Aim of the exercise:
From the entries below, return only the lines starting at the one that contains "This screenshot has height=1323, width=1363." and ending at the one that contains "Image resolution: width=1440", exactly as they stand.

Data records:
######

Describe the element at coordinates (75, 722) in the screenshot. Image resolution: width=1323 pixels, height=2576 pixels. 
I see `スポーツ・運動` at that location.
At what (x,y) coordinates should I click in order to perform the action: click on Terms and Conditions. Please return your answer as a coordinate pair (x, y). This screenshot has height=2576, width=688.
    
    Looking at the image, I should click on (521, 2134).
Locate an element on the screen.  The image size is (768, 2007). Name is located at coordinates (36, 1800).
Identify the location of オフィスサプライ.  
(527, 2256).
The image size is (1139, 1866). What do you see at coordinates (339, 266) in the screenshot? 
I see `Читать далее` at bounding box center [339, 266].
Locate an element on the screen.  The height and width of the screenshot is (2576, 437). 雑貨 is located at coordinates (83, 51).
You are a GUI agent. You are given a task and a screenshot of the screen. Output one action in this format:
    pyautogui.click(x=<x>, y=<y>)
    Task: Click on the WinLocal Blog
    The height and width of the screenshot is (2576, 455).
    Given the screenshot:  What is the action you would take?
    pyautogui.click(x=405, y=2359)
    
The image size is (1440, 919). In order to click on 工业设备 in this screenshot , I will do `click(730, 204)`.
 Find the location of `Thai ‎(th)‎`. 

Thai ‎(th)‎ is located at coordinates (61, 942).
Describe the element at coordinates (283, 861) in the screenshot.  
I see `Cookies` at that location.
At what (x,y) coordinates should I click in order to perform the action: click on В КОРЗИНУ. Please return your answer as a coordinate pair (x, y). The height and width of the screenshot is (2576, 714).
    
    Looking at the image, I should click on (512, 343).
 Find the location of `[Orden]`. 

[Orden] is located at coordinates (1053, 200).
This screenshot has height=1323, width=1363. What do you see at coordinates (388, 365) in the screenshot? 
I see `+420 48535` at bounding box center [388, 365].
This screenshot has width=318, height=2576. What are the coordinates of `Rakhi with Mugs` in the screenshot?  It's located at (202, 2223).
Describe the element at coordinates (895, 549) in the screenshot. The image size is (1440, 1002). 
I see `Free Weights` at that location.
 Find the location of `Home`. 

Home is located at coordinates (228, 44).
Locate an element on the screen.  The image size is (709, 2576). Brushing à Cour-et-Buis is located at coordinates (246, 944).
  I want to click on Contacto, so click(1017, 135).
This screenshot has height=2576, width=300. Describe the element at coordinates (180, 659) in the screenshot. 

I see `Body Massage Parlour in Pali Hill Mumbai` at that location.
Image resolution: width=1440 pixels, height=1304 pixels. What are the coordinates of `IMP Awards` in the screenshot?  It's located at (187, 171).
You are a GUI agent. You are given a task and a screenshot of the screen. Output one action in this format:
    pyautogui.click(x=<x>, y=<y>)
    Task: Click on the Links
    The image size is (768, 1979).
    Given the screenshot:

######

Solution:
This screenshot has height=1323, width=1363. What do you see at coordinates (388, 365) in the screenshot? 
I see `+420 48535` at bounding box center [388, 365].
This screenshot has width=318, height=2576. What are the coordinates of `Rakhi with Mugs` in the screenshot?  It's located at (202, 2223).
Describe the element at coordinates (895, 549) in the screenshot. The image size is (1440, 1002). 
I see `Free Weights` at that location.
 Find the location of `Home`. 

Home is located at coordinates (228, 44).
Locate an element on the screen.  The image size is (709, 2576). Brushing à Cour-et-Buis is located at coordinates (246, 944).
  I want to click on Contacto, so click(1017, 135).
This screenshot has height=2576, width=300. Describe the element at coordinates (180, 659) in the screenshot. 

I see `Body Massage Parlour in Pali Hill Mumbai` at that location.
Image resolution: width=1440 pixels, height=1304 pixels. What are the coordinates of `IMP Awards` in the screenshot?  It's located at (187, 171).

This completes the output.